The genetic analysis of correlated high-dimensional traits is hampered by a large multiple testing burden. In this talk, I will discuss different computational strategies to fully exploit large high-dimensional datasets, thereby testing for genetic effect effects that are shared across traits or are specific to some. In the first part of the talk I will outline how computationally efficient multi-variate linear mixed models can be used to identify genetic linkages between genomic regions and multiple correlated traits1. This approach scales to very large cohorts with up to 500 thousand individuals and up to tens of traits, while simultaneously correcting for population structure and non-genetic sources of trait correlations.
In the second part of the talk I will discuss approaches to map the determinants of gene expression levels and other molecular intermediates. These large-scale expression datasets are often compromised by hidden structure between samples. In the context of genetic association studies, this structure can be linked to differences between individuals, which can reflect their genetic makeup (such as population structure) or be traced back to environmental and technical factors. I will discuss statistical methods to reconstruct this structure from the observed data to account for it in genetic analyses2,3. By incorporating principles from causal reasoning, we show how these methods can be extended to circumvent critical pitfalls of falsely explaining away true biological signals.
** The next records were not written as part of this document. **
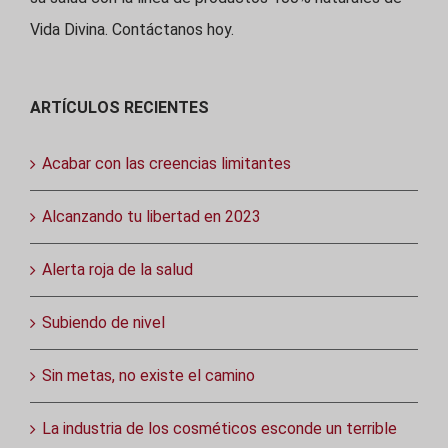
Vida Divina. Contáctanos hoy.
ARTÍCULOS RECIENTES
Acabar con las creencias limitantes
Alcanzando tu libertad en 2023
Alerta roja de la salud
Subiendo de nivel
Sin metas, no existe el camino
La industria de los cosméticos esconde un terrible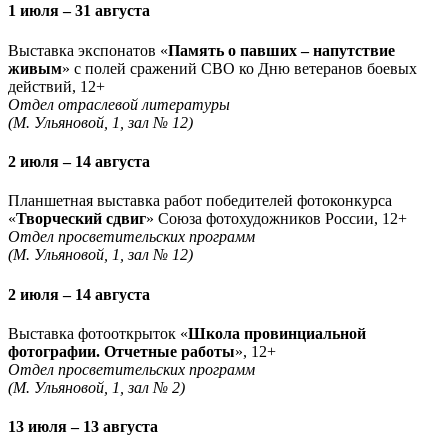
1 июля – 31 августа
Выставка экспонатов «
Память о павших – напутствие
живым
» с полей сражений СВО ко Дню ветеранов боевых
действий, 12+
Отдел отраслевой литературы
(М. Ульяновой, 1, зал № 12)
2 июля – 14 августа
Планшетная выставка работ победителей фотоконкурса
«
Творческий сдвиг
» Союза фотохудожников России, 12+
Отдел просветительских программ
(М. Ульяновой, 1, зал № 12)
2 июля – 14 августа
Выставка фотооткрыток «
Школа провинциальной
фотографии. Отчетные работы
», 12+
Отдел просветительских программ
(М. Ульяновой, 1, зал № 2)
13 июля – 13 августа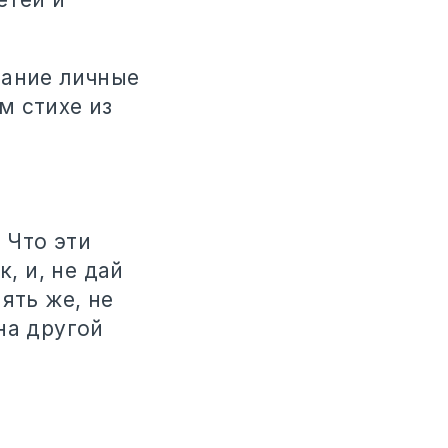
мание личные
м стихе из
 Что эти
, и, не дай
ять же, не
на другой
1: Casale, Francesco Paolo, et al. "Efficient set tests for the genetic analysis of correlated traits." Nature methods (2015).
2: Fusi, Nicoló, Oliver Stegle, and Neil D. Lawrence. "Joint modelling of confounding factors and prominent genetic regulators provides increased accuracy in genetical genomics studies." PLoS Comput Biol 8.1 (2012): e1002330.
3: Stegle, Oliver, et al. "A Bayesian framework to account for complex non-genetic factors in gene expression levels greatly increases power in eQTL studies." PLoS Comput Biol 6.5 (2010): e1000770.